La TVA dépend de l’opération, du territoire et de la situation de l’entreprise. Pour une décision engageante, vérifiez la règle sur impots.gouv.fr ou auprès d’un professionnel.
Le statut associatif ne crée pas une exonération générale de TVA. Le traitement s’analyse activité par activité.
Commencer par la lucrativité
La gestion désintéressée, la concurrence avec le secteur commercial et les conditions d’exercice de l’activité participent à l’analyse. Une association peut ainsi avoir des activités non lucratives et des opérations lucratives soumises aux impôts commerciaux.

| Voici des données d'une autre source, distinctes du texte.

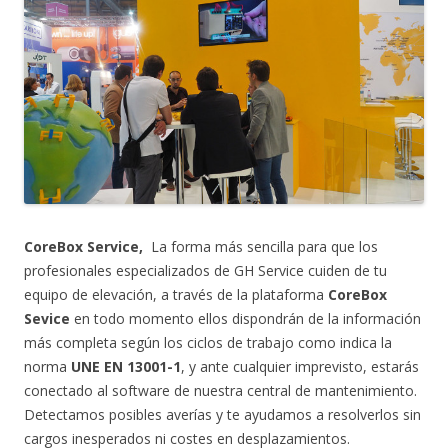
CoreBox Service,
La forma más sencilla para que los
profesionales especializados de GH Service cuiden de tu
equipo de elevación, a través de la plataforma
CoreBox
Sevice
en todo momento ellos dispondrán de la información
más completa según los ciclos de trabajo como indica la
norma
UNE EN 13001-1
, y ante cualquier imprevisto, estarás
conectado al software de nuestra central de mantenimiento.
Detectamos posibles averías y te ayudamos a resolverlos sin
cargos inesperados ni costes en desplazamientos.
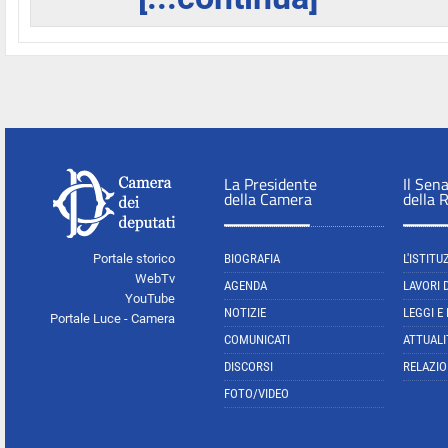
La Presidente
Il Sen
della Camera
della 
Portale storico
BIOGRAFIA
L'ISTITU
WebTv
AGENDA
LAVORI 
YouTube
NOTIZIE
LEGGI E
Portale Luce - Camera
COMUNICATI
ATTUALI
DISCORSI
RELAZIO
FOTO/VIDEO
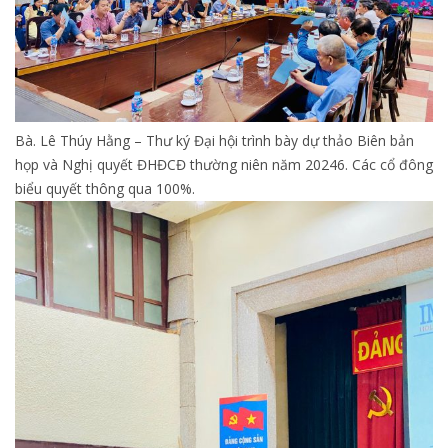
Bà. Lê Thúy Hằng – Thư ký Đại hội trình bày dự thảo Biên bản
họp và Nghị quyết ĐHĐCĐ thường niên năm 20246. Các cổ đông
biểu quyết thông qua 100%.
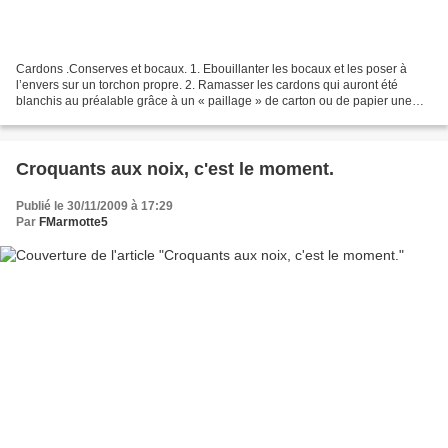
Cardons .Conserves et bocaux. 1. Ebouillanter les bocaux et les poser à
l’envers sur un torchon propre. 2. Ramasser les cardons qui auront été
blanchis au préalable grâce à un « paillage » de carton ou de papier une
bonne quinzaine de jours avant. Enlever...
Croquants aux noix, c'est le moment.
Publié le 30/11/2009 à 17:29
Par
FMarmotte5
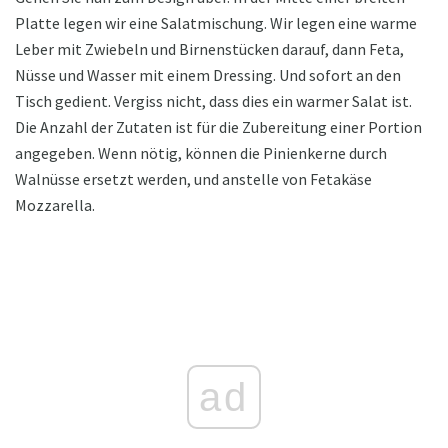
Platte legen wir eine Salatmischung. Wir legen eine warme
Leber mit Zwiebeln und Birnenstücken darauf, dann Feta,
Nüsse und Wasser mit einem Dressing. Und sofort an den
Tisch gedient. Vergiss nicht, dass dies ein warmer Salat ist.
Die Anzahl der Zutaten ist für die Zubereitung einer Portion
angegeben. Wenn nötig, können die Pinienkerne durch
Walnüsse ersetzt werden, und anstelle von Fetakäse
Mozzarella.
ad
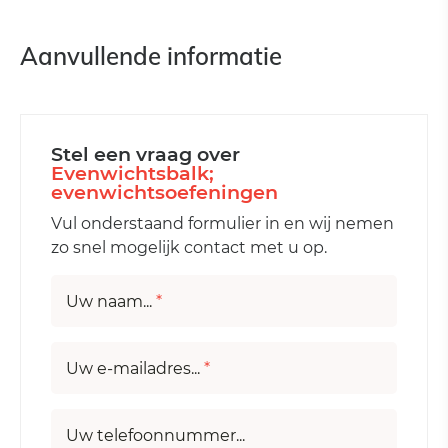
Aanvullende informatie
Stel een vraag over
Evenwichtsbalk;
evenwichtsoefeningen
Vul onderstaand formulier in en wij nemen
zo snel mogelijk contact met u op.
Uw naam...
*
Uw e-mailadres...
*
Uw telefoonnummer...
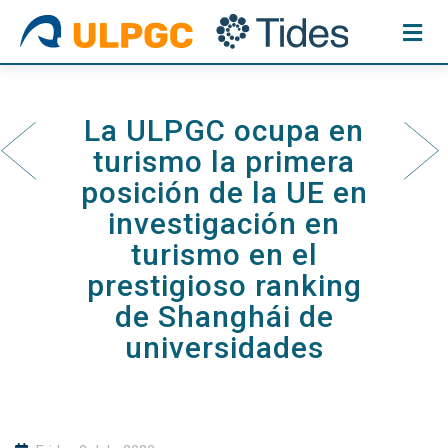
Skip
to
content
La ULPGC ocupa en
turismo la primera
posición de la UE en
investigación en
turismo en el
prestigioso ranking
de Shanghái de
universidades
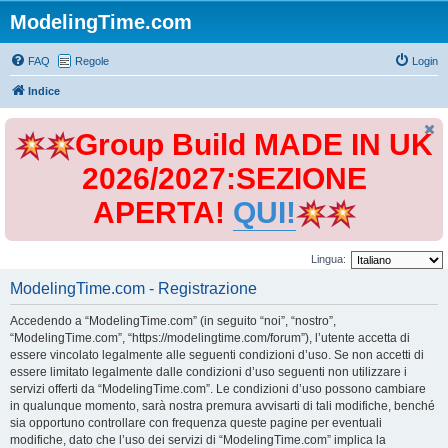
ModelingTime.com
FAQ
Regole
Login
Indice
Group Build MADE IN UK
2026/2027:SEZIONE
APERTA!
QUI!
Lingua:
ModelingTime.com - Registrazione
Accedendo a “ModelingTime.com” (in seguito “noi”, “nostro”,
“ModelingTime.com”, “https://modelingtime.com/forum”), l’utente accetta di
essere vincolato legalmente alle seguenti condizioni d’uso. Se non accetti di
essere limitato legalmente dalle condizioni d’uso seguenti non utilizzare i
servizi offerti da “ModelingTime.com”. Le condizioni d’uso possono cambiare
in qualunque momento, sarà nostra premura avvisarti di tali modifiche, benché
sia opportuno controllare con frequenza queste pagine per eventuali
modifiche, dato che l’uso dei servizi di “ModelingTime.com” implica la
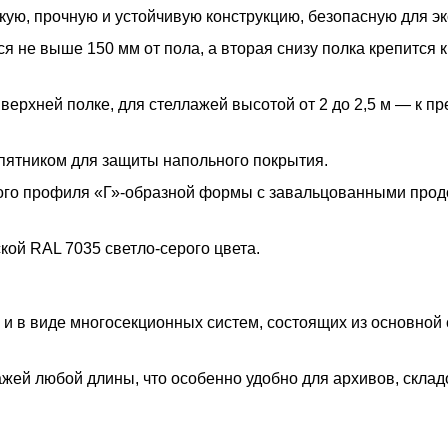
ую, прочную и устойчивую конструкцию, безопасную для эк
 не выше 150 мм от пола, а вторая снизу полка крепится к
 верхней полке, для стеллажей высотой от 2 до 2,5 м — к п
пятником для защиты напольного покрытия.
ого профиля «Г»-образной формы с завальцованными про
ой RAL 7035 светло-серого цвета.
 и в виде многосекционных систем, состоящих из основной
жей любой длины, что особенно удобно для архивов, склад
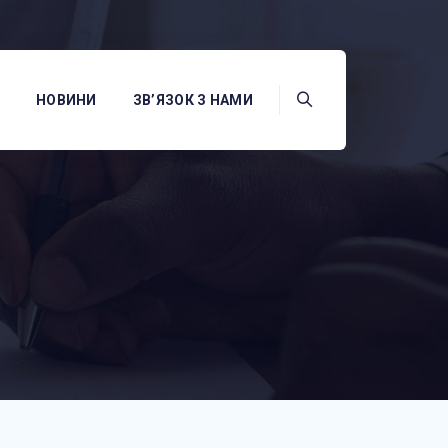
НОВИНИ
ЗВ’ЯЗОК З НАМИ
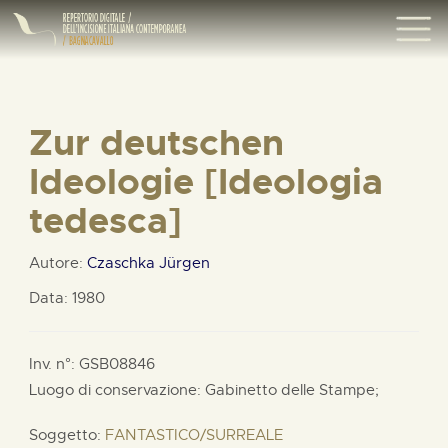
Zur deutschen
Ideologie [Ideologia
tedesca]
Autore:
Czaschka Jürgen
Data: 1980
Inv. n°: GSB08846
Luogo di conservazione: Gabinetto delle Stampe;
Soggetto:
FANTASTICO/SURREALE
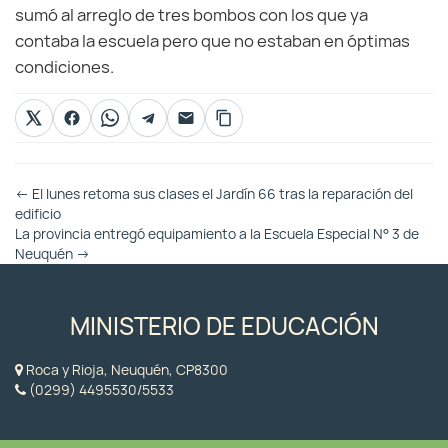
sumó al arreglo de tres bombos con los que ya
contaba la escuela pero que no estaban en óptimas
condiciones.
Otras
←
El lunes retoma sus clases el Jardín 66 tras la reparación del
Entradas
edificio
La provincia entregó equipamiento a la Escuela Especial N° 3 de
Neuquén
→
MINISTERIO DE EDUCACIÓN
Roca y Rioja, Neuquén, CP8300
(0299) 4495530/5533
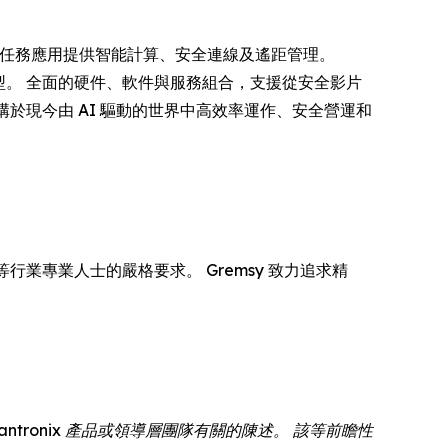
導者，為關鍵任務應用提供智能計算、安全連線及遙距管理。
轉型。 全面的硬件、軟件與服務組合，支援從安全影片
構於現今由 AI 驅動的世界中高效率運作、安全營運和
行業專業人士的嚴格要求。 Gremsy 致力追求精
tronix 產品或領導層團隊有關的陳述。 該等前瞻性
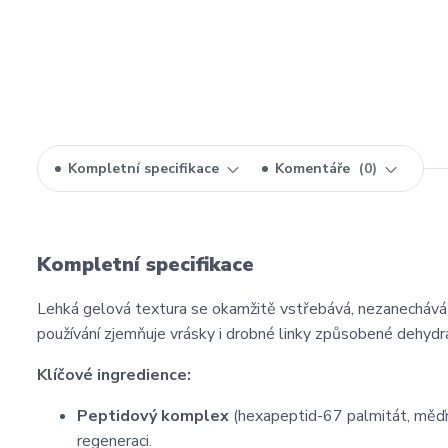
Kompletní specifikace
Komentáře
0
Kompletní specifikace
Lehká gelová textura se okamžitě vstřebává, nezanechává 
používání zjemňuje vrásky i drobné linky způsobené dehydr
Klíčové ingredience:
Peptidový komplex
(hexapeptid-67 palmitát, měďnat
regeneraci.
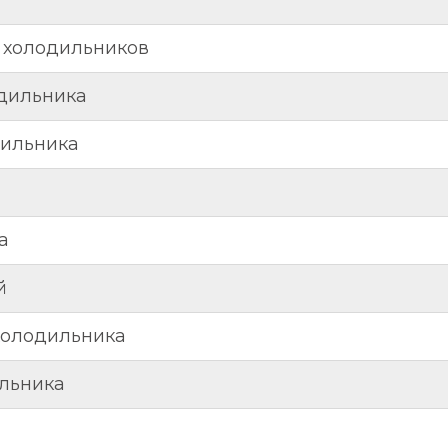
 холодильников
одильника
дильника
а
й
холодильника
ильника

Activités lucratives accessoires
Sous conditions cumulatives, certaines associations peuvent bénéficier de la franchise des impôts commerciaux pour leurs recettes lucratives accessoires. Le seuil applicable à compter du 1er janvier 2026 est de 81 051 €. Il ne faut pas le confondre avec les seuils généraux de franchise en base. Le BOFiP sur les organismes sans but lucratif détaille les conditions et exclusions.
Questions à documenter
- Quelle est la contrepartie directe versée par le bénéficiaire ?
- L’activité concurrence-t-elle une entreprise dans des conditions similaires ?
- Existe-t-il une exonération spécifique à l’opération ?
- Les activités lucratives sont-elles accessoires et séparables ?
- Comment les dépenses communes sont-elles ventilées ?
Manifestations de soutien, formation, sport, culture, santé et subventions peuvent relever de règles spécifiques. Une qualification globale de l’association ne suffit pas.
Arbre d’analyse d’une activité associative
- La gestion est-elle désintéressée ?
- L’activité concurrence-t-elle une entreprise ?
- Les conditions d’exercice diffèrent-elles réellement du secteur commercial ?
- Existe-t-il une exonération propre à l’opération ?
- Les activités lucratives sont-elles accessoires et séparables ?
- Comment les dépenses communes sont-elles affectées ?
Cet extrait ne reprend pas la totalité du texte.